Problem requirements
If a line in the listing below includes the word "caret", pick it out.
<<<<
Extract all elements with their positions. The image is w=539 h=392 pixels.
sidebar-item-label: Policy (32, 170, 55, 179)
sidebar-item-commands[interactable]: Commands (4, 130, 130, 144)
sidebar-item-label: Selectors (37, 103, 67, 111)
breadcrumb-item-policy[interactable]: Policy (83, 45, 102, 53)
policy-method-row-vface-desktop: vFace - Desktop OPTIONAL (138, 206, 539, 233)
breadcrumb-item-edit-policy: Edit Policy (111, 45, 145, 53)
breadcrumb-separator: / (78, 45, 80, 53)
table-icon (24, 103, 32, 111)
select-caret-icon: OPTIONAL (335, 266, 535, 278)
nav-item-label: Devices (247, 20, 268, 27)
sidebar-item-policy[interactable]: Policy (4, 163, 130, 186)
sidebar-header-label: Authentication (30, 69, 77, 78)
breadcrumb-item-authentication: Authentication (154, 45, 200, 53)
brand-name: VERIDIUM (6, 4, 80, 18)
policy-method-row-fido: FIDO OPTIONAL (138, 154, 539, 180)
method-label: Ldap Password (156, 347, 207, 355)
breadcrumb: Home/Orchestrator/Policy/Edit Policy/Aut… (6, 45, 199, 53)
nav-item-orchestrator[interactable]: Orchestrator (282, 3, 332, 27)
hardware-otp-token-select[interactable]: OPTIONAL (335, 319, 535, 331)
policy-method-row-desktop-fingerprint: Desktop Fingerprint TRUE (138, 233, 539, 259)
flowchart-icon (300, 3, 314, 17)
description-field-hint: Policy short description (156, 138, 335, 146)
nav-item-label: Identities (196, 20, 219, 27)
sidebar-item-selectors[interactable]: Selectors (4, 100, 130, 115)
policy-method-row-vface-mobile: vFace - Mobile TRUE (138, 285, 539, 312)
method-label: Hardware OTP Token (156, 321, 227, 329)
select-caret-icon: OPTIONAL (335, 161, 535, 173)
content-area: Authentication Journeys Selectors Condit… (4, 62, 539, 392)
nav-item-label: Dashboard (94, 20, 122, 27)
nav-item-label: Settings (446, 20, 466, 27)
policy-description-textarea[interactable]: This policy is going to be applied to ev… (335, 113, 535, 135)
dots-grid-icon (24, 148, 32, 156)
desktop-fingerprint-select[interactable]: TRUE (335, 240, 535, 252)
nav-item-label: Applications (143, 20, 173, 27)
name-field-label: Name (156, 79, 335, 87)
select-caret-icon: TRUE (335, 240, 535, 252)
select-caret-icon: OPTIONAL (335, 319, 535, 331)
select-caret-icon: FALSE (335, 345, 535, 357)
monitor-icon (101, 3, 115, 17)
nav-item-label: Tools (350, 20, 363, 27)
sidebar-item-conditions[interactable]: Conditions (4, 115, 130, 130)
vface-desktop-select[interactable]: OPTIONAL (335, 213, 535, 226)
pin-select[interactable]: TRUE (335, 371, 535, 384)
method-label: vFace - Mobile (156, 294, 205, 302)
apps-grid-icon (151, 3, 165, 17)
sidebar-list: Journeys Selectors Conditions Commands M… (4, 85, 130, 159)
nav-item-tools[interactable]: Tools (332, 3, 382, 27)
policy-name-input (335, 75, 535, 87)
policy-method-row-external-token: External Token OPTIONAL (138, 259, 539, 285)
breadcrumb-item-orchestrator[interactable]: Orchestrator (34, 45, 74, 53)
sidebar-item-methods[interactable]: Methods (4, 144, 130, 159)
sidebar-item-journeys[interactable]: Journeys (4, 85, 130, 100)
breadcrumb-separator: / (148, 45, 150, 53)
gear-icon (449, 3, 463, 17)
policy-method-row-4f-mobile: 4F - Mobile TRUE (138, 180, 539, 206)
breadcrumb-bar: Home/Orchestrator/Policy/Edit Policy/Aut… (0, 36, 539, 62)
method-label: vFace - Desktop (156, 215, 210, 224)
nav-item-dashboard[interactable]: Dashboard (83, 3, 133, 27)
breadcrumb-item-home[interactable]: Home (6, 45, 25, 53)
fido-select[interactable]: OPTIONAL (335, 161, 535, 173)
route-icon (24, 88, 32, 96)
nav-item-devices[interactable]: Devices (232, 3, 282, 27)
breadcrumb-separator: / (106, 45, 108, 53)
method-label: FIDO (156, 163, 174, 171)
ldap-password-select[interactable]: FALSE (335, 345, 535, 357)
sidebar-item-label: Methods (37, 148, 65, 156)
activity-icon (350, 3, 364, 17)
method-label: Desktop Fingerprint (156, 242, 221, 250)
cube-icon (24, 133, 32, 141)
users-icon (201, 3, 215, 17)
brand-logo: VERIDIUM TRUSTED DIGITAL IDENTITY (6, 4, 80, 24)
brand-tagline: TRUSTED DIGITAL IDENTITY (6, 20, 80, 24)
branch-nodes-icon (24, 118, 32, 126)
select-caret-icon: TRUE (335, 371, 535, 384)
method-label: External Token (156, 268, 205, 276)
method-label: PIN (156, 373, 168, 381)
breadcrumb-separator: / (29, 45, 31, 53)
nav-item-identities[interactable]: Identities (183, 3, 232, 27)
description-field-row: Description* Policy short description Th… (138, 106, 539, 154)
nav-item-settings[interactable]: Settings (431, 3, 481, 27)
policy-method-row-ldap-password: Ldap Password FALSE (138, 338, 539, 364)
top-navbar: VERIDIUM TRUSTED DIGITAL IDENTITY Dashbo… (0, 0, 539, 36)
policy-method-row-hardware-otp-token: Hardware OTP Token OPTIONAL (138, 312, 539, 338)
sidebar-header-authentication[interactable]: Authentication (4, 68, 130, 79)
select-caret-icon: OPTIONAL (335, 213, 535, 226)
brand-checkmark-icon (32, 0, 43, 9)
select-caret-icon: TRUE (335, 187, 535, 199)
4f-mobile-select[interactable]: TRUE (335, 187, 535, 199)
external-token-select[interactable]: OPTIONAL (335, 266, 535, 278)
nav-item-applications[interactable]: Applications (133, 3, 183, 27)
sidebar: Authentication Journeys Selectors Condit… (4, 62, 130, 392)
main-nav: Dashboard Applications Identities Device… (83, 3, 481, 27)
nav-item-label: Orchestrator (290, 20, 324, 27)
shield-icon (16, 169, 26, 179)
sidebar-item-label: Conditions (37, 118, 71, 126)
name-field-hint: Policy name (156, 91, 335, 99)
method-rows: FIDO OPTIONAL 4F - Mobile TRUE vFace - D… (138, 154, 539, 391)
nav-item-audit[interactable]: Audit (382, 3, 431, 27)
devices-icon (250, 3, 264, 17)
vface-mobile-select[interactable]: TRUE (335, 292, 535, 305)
>>>>
<<<<
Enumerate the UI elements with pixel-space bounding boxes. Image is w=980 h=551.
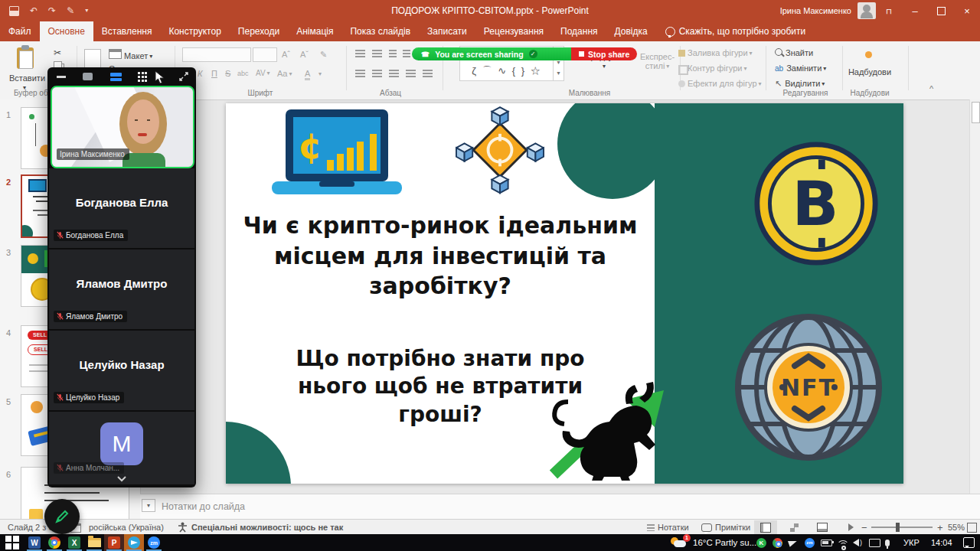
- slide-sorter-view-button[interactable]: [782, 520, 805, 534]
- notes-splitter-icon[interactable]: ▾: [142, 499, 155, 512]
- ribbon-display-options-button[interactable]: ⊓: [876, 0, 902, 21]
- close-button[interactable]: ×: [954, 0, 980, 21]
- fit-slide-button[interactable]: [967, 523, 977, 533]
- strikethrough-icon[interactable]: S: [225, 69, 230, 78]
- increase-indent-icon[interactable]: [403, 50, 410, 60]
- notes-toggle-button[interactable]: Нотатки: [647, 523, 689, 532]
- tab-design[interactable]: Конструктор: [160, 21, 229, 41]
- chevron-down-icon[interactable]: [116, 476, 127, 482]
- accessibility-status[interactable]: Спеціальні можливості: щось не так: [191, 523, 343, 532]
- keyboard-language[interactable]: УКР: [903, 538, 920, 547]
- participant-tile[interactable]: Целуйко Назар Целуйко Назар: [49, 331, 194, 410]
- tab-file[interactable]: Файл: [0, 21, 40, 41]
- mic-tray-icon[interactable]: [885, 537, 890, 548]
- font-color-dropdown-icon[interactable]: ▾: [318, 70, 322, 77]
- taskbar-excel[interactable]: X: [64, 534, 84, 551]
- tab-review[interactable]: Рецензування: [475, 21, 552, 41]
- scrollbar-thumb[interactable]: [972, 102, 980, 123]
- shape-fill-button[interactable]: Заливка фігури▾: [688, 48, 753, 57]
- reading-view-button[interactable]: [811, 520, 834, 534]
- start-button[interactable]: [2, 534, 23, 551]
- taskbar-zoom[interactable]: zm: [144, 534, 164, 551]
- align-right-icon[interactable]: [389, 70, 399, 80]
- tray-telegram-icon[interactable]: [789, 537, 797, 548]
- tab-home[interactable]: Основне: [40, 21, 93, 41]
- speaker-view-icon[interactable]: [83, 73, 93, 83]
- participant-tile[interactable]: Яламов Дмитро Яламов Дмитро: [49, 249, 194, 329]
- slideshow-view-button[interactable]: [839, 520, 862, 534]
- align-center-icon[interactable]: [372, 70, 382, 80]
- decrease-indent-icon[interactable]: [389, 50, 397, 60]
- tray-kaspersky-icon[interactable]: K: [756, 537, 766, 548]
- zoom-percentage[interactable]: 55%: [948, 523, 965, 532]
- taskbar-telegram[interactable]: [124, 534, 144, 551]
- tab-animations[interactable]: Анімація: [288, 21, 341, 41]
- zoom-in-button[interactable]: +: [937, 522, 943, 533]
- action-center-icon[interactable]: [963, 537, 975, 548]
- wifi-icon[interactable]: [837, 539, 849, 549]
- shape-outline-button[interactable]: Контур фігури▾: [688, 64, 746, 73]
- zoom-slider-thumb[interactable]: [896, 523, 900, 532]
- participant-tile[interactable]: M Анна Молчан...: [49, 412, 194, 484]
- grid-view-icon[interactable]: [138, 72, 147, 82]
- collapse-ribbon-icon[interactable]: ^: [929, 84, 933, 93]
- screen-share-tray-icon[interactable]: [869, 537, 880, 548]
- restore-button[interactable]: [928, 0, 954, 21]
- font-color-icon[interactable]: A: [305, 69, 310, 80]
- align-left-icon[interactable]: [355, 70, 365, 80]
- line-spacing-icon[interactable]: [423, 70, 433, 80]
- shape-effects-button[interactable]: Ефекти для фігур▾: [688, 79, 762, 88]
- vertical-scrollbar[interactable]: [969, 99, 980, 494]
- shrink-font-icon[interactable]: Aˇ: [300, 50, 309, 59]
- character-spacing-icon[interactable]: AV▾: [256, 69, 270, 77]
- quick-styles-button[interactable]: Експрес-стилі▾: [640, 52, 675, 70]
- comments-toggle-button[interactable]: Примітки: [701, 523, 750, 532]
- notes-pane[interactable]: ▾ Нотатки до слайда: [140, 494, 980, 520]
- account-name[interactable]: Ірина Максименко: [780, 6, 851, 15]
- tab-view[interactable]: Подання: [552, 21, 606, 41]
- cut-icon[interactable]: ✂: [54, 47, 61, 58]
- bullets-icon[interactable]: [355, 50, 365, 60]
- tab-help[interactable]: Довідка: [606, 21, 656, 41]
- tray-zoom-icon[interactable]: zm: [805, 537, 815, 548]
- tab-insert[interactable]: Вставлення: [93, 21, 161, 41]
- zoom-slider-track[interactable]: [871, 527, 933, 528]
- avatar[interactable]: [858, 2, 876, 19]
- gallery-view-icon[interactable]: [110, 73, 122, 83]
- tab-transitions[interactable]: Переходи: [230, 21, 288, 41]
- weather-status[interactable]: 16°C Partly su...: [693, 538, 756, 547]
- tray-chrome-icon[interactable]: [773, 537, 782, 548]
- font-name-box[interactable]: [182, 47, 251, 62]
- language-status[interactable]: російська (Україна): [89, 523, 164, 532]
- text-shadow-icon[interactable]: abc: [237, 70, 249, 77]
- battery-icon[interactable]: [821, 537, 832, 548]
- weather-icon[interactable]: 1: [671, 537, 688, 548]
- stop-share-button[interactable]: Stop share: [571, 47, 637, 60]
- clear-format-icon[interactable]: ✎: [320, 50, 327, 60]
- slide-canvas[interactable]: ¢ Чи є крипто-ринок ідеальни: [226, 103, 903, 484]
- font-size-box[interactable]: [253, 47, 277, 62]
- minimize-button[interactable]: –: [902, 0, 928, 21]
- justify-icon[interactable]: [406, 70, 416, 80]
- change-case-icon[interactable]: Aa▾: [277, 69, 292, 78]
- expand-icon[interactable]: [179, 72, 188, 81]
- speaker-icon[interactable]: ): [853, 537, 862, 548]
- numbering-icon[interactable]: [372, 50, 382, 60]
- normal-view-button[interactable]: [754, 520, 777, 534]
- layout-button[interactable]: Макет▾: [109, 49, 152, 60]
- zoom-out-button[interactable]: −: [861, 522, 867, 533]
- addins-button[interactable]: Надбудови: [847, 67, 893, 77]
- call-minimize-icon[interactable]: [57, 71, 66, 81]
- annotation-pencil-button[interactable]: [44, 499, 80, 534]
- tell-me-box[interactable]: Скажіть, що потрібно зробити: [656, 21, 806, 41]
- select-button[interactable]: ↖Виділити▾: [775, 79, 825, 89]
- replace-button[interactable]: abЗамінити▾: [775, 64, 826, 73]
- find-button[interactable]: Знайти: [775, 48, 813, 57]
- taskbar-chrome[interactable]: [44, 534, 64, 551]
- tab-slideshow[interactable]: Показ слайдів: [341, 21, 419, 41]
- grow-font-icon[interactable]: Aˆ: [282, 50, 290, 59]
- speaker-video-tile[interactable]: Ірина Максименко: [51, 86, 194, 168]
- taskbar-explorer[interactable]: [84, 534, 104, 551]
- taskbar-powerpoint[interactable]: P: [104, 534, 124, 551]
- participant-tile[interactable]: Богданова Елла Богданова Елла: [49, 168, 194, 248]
>>>>
<<<<
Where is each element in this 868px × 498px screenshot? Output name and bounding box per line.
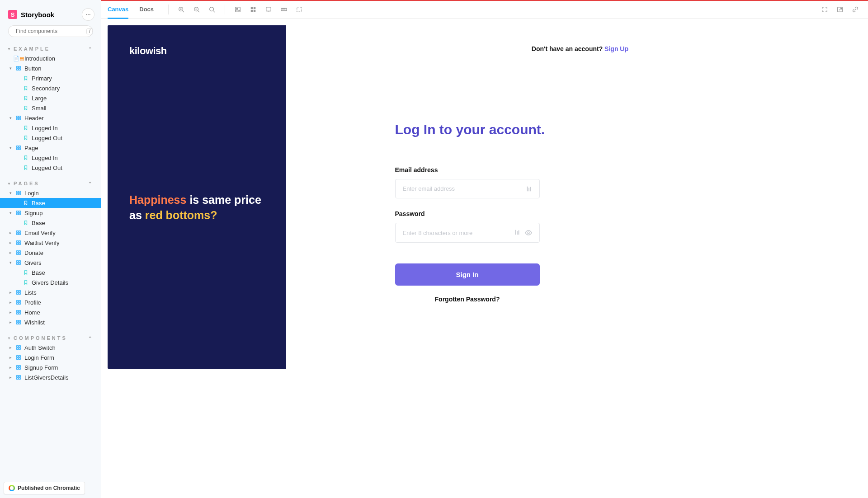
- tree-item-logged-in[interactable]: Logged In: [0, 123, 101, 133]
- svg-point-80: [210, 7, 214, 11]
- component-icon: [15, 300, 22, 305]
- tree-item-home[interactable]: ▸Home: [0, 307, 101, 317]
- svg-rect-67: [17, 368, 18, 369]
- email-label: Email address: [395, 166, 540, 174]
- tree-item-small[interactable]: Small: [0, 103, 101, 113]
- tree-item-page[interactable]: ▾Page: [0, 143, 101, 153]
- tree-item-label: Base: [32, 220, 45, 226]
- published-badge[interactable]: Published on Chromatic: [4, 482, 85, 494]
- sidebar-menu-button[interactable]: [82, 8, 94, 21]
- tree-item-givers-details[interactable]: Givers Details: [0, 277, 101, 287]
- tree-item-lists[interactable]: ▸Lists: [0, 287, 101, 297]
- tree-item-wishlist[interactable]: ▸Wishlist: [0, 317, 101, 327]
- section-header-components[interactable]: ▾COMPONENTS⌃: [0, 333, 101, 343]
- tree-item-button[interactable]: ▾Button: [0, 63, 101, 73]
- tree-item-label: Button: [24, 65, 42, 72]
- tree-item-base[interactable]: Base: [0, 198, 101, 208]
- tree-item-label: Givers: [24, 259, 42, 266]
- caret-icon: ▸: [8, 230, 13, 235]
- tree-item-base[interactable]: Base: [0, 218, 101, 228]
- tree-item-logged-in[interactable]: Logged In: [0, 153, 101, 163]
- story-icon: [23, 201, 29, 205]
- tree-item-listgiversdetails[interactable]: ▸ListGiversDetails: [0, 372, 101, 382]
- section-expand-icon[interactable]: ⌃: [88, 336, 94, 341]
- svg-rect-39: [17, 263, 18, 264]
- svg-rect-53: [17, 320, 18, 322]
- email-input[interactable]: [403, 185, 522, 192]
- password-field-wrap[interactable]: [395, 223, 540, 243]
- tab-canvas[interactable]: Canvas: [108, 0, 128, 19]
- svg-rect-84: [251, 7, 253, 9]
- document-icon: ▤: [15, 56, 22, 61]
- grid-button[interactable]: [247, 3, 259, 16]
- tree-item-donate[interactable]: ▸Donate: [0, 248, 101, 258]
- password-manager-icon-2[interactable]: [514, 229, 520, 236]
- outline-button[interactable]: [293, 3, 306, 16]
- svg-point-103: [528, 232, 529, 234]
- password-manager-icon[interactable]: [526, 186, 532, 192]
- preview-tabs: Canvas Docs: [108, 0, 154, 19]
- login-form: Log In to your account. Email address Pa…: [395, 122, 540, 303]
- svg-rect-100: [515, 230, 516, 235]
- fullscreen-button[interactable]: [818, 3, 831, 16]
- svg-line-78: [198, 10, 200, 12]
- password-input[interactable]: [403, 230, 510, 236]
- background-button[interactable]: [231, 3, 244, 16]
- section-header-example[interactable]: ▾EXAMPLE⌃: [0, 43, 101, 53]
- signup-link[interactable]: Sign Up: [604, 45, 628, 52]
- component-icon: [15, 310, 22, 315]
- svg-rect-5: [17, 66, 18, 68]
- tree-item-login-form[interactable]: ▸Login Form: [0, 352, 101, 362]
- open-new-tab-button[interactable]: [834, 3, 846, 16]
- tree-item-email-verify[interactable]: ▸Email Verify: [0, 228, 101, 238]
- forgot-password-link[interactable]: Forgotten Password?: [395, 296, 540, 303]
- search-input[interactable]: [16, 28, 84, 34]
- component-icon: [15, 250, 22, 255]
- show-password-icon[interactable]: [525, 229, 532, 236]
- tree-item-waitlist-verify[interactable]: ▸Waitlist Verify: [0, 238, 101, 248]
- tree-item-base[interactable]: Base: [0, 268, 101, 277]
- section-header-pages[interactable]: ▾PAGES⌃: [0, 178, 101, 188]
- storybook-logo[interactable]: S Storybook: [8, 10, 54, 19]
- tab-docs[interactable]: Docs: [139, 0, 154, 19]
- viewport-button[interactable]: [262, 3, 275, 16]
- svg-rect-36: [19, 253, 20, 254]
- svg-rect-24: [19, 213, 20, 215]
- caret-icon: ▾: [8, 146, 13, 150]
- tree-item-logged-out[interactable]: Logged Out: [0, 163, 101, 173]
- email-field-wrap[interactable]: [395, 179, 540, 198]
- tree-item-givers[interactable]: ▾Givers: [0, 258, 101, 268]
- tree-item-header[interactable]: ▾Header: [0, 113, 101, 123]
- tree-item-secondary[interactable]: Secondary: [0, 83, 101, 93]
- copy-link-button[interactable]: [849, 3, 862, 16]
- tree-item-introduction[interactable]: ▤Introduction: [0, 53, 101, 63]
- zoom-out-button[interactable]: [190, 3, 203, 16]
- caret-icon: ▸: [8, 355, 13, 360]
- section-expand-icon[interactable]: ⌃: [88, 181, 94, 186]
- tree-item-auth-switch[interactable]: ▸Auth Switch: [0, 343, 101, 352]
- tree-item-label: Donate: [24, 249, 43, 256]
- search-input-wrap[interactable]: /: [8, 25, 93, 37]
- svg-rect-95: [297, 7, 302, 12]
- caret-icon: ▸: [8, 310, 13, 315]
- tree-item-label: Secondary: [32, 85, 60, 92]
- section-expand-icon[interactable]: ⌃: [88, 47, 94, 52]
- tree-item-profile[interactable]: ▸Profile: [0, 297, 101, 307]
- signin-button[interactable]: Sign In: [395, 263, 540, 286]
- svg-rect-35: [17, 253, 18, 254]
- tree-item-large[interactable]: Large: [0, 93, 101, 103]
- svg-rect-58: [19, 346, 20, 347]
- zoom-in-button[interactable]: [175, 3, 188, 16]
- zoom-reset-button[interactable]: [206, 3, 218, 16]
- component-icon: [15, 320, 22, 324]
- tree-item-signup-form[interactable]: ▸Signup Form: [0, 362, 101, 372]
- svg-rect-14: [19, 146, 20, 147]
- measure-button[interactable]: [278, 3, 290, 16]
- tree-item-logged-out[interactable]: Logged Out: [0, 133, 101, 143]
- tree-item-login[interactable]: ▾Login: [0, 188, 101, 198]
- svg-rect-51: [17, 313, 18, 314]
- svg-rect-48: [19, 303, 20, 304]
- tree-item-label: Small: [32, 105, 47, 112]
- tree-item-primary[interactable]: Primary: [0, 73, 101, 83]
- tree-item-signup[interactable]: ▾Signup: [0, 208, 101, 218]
>>>>
Answer area
select-caret-icon: OPTIONAL (335, 266, 535, 278)
select-caret-icon: OPTIONAL (335, 161, 535, 173)
select-caret-icon: TRUE (335, 240, 535, 252)
select-caret-icon: OPTIONAL (335, 319, 535, 331)
select-caret-icon: FALSE (335, 345, 535, 357)
select-caret-icon: TRUE (335, 371, 535, 384)
select-caret-icon: OPTIONAL (335, 213, 535, 226)
select-caret-icon: TRUE (335, 187, 535, 199)
- caret-icon: ▸: [8, 230, 13, 235]
- caret-icon: ▾: [8, 146, 13, 150]
- caret-icon: ▸: [8, 355, 13, 360]
- caret-icon: ▸: [8, 310, 13, 315]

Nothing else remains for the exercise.